For folks like Gell-Mann, the existence or non-existence of God is a meaningless question, almost a waste of time. it’s far less interesting than how a complex adaptive system like life came into being. Among biologists who study complex adaptive systems, there are some who think that such systems and an inescapable consequence of evolution. It’s much more interesting than an abstract, unfalsifiable issue like the existence of God.
For the most part, WC’s thinking runs with Gell-Mann’s here. The existence of non-existence of God is a distraction involving something that cannot be proven or disproven. Why waste neurons on the issue. Focus instead on studying life itself.

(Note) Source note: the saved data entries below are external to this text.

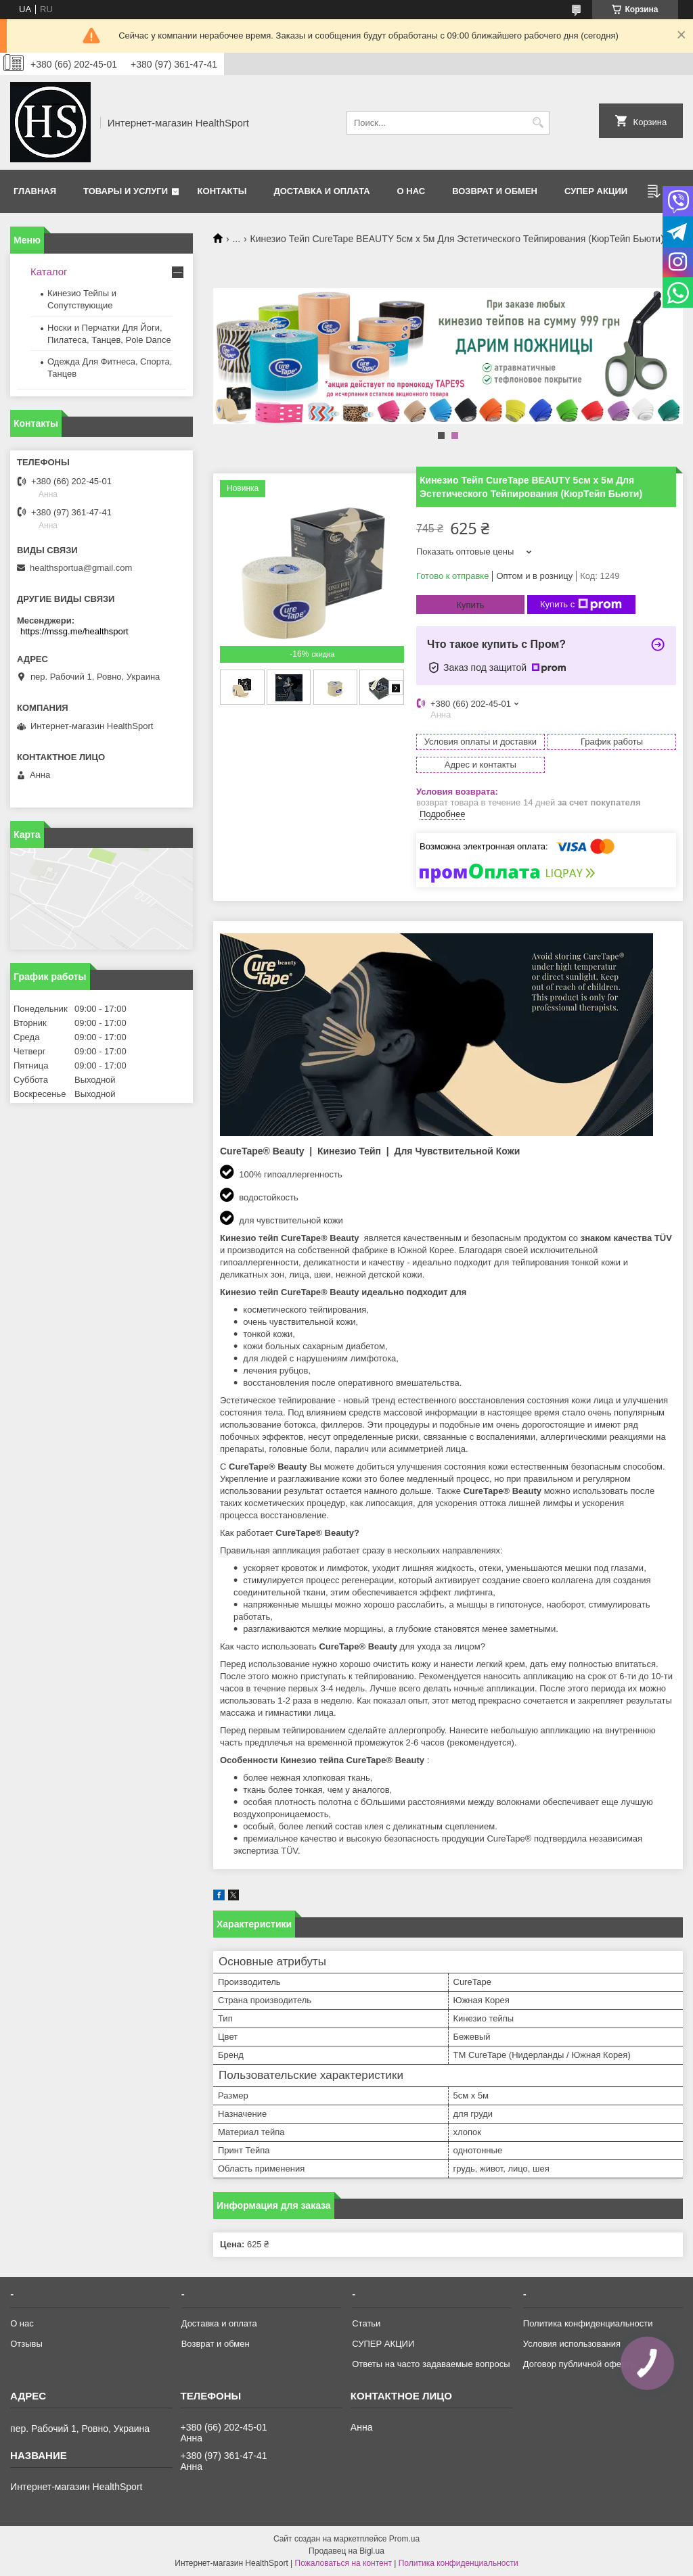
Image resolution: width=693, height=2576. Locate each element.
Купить (470, 605)
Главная (35, 191)
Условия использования (572, 2344)
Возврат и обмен (494, 191)
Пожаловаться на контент (343, 2563)
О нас (411, 191)
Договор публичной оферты (580, 2364)
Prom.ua (404, 2539)
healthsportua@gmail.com (81, 568)
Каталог (49, 271)
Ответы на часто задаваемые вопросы (431, 2364)
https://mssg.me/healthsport (74, 631)
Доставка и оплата (321, 191)
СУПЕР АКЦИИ (595, 191)
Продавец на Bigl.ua (346, 2551)
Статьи (366, 2323)
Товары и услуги (125, 191)
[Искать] (538, 123)
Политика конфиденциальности (588, 2323)
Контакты (222, 191)
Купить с (581, 605)
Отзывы (26, 2344)
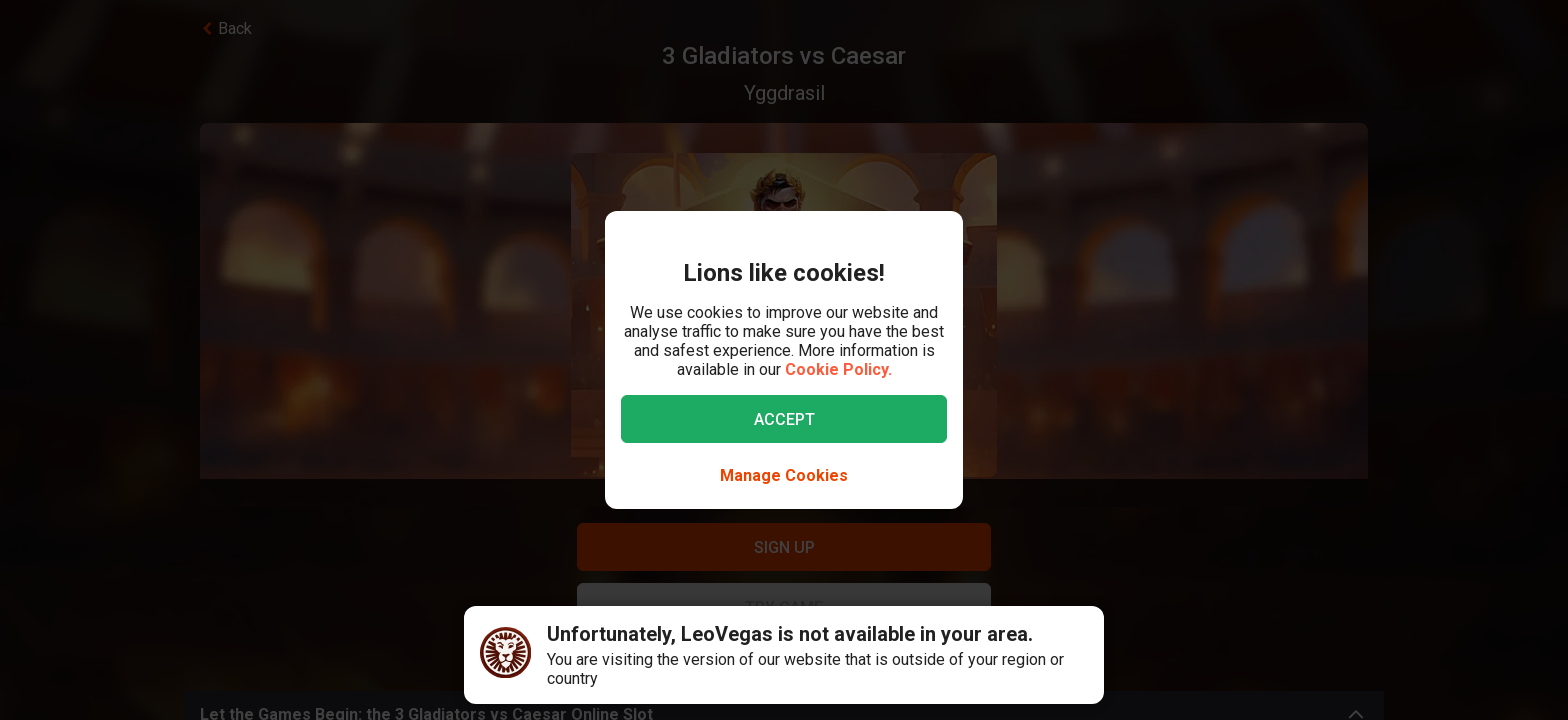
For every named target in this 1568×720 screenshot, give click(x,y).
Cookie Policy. (838, 369)
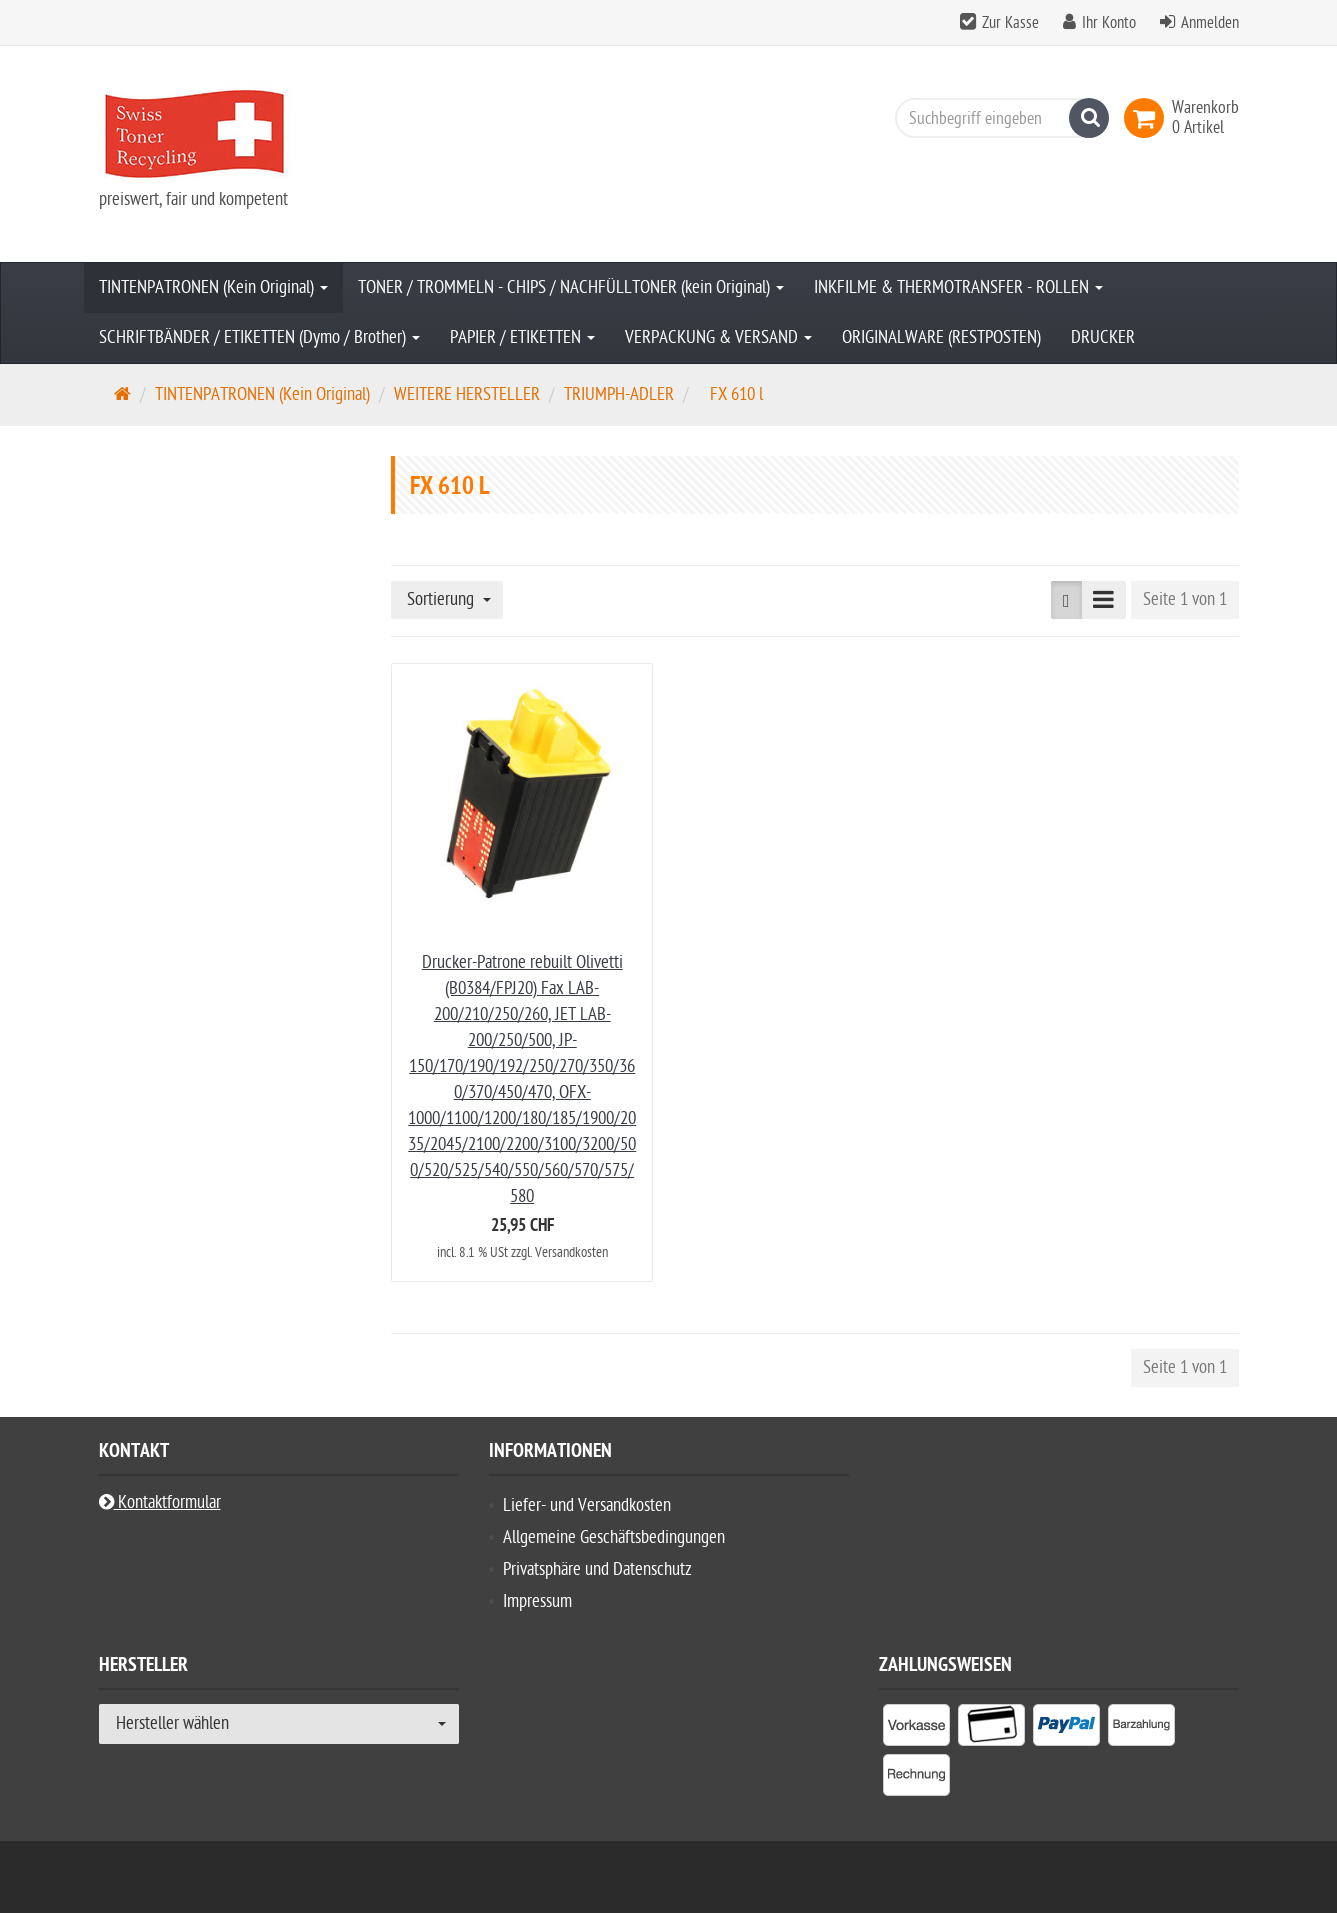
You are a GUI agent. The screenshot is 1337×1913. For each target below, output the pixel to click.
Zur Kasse (1010, 23)
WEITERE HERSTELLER (467, 394)
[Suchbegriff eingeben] (997, 118)
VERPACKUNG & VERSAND (718, 337)
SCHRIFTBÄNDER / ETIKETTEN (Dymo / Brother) (259, 337)
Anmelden (1210, 23)
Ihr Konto (1109, 23)
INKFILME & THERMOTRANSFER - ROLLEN (958, 287)
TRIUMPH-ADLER (619, 394)
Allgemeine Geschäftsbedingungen (614, 1537)
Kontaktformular (160, 1502)
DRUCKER (1103, 337)
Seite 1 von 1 (1185, 599)
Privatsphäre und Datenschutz (597, 1569)
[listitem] (916, 1729)
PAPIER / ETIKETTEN (522, 337)
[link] (1148, 118)
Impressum (537, 1601)
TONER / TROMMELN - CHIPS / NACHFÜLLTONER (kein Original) (571, 287)
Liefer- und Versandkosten (587, 1505)
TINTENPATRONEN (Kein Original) (213, 287)
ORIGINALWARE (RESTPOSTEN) (941, 337)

At the same time, WC does occasionally enjoy acting as a provocateur. And there are few things in American culture better guaranteed to be provocative than a debate over the existence of God. It may be the unreconstructed lawyer in WC. Sometimes a sharp, informed debate can be fun. But that’s a different critter than a world view.
But, generally, a debate about the existence of God isn’t either informed or rational, and rapidly devolves into fallacies and the waste of bandwidth. And that’s in the best case. Bear in mind that as recently as 400 years ago, WC’s world view would have gotten him burned at the stake.
But there’s little point in WC’s ignoring his own observations. Let’s not waste any more bandwidth on the subject of atheism.